## ACTION ITEM
Beginning at the line that holds "This screenshot has height=2576, width=369.", copy the material below exactly through its last line.
****************************************
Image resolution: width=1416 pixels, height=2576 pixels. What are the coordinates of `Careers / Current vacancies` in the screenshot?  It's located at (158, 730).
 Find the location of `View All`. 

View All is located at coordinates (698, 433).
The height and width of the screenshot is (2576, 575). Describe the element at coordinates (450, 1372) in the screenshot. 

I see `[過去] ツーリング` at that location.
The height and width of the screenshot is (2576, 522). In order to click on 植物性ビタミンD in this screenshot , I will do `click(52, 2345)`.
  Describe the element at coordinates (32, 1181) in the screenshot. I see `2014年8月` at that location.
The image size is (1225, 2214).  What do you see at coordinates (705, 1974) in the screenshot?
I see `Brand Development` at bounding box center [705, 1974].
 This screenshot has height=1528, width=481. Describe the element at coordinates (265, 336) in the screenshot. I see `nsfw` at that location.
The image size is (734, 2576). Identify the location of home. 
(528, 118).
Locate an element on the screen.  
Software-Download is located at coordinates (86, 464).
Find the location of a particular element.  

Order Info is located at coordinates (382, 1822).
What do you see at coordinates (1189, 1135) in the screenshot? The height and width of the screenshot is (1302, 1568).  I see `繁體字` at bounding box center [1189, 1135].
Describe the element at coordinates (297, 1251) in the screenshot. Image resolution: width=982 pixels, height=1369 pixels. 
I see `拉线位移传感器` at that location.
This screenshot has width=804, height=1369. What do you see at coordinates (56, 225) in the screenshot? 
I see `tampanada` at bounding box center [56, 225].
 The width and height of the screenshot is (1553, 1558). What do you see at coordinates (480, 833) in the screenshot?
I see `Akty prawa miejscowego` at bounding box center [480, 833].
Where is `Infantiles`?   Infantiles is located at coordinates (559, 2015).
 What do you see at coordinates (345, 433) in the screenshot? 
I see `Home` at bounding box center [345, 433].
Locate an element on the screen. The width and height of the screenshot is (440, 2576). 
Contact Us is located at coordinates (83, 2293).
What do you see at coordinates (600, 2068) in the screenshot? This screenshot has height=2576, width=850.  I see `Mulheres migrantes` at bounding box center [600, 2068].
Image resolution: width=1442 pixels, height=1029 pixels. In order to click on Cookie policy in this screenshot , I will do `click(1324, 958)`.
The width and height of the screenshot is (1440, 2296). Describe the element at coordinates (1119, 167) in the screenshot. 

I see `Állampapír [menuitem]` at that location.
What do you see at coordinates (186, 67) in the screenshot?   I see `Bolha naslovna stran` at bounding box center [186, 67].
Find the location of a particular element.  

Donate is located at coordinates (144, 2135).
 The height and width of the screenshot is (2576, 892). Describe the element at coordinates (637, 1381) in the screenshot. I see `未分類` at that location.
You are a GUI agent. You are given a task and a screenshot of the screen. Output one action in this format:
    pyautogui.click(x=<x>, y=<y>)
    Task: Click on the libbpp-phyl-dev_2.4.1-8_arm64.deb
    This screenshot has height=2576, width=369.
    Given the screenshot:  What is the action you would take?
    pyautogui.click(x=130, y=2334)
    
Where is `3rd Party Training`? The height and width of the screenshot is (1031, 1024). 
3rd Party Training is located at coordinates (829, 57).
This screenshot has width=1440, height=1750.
****************************************
## RESULT FOR THIS TASK
    This screenshot has height=2576, width=369.
    Given the screenshot:  What is the action you would take?
    pyautogui.click(x=130, y=2334)
    
Where is `3rd Party Training`? The height and width of the screenshot is (1031, 1024). 
3rd Party Training is located at coordinates (829, 57).
This screenshot has width=1440, height=1750.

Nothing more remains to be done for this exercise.